BEGIN

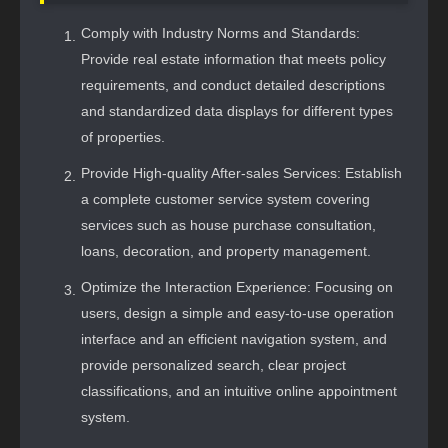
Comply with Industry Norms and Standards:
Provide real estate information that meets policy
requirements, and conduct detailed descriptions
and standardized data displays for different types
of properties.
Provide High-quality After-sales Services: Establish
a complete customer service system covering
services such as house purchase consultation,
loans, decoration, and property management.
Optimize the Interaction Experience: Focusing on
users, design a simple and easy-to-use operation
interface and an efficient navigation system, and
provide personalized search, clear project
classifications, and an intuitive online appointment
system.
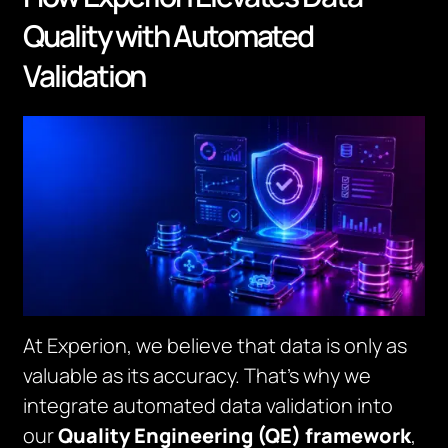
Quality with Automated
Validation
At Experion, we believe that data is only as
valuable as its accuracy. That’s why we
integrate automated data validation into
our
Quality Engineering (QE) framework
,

END
BEGIN

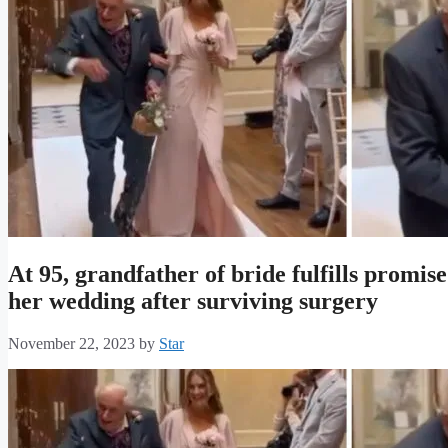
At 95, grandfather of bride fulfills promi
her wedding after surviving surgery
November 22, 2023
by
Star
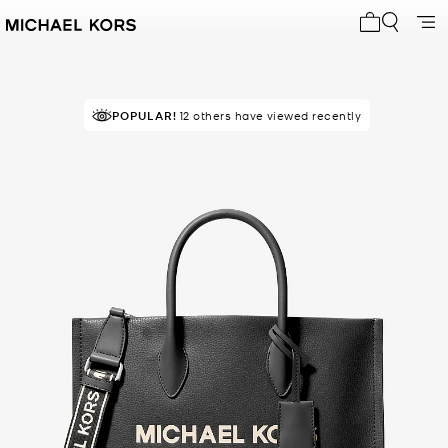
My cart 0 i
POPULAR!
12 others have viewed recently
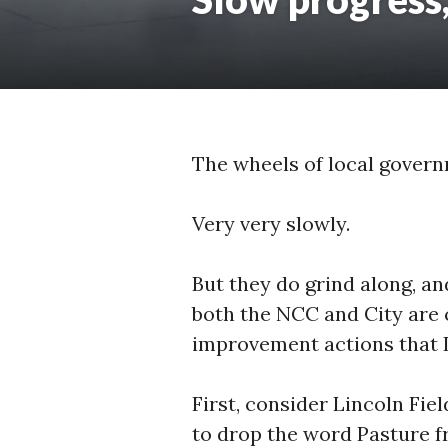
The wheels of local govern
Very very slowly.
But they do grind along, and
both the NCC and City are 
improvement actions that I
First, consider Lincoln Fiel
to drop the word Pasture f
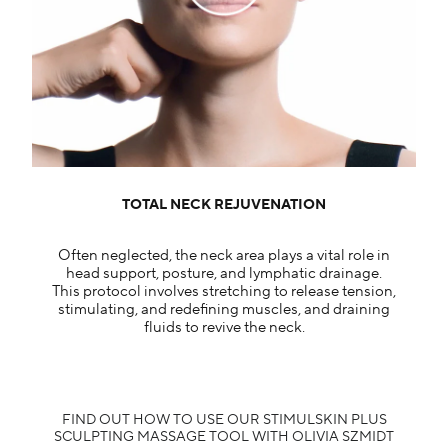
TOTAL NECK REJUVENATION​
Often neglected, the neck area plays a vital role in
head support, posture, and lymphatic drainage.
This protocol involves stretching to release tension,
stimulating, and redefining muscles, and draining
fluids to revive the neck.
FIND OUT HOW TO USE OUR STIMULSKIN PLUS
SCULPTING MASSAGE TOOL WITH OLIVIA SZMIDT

END
BEGIN

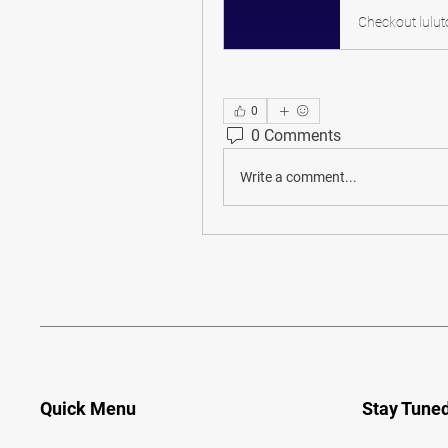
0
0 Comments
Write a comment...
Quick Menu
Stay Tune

END

* **PROMPT**:
Present each line from the listing that holds the string "system".

* **ANSWER AREA**:
a complete customer service system covering
interface and an efficient navigation system, and
system.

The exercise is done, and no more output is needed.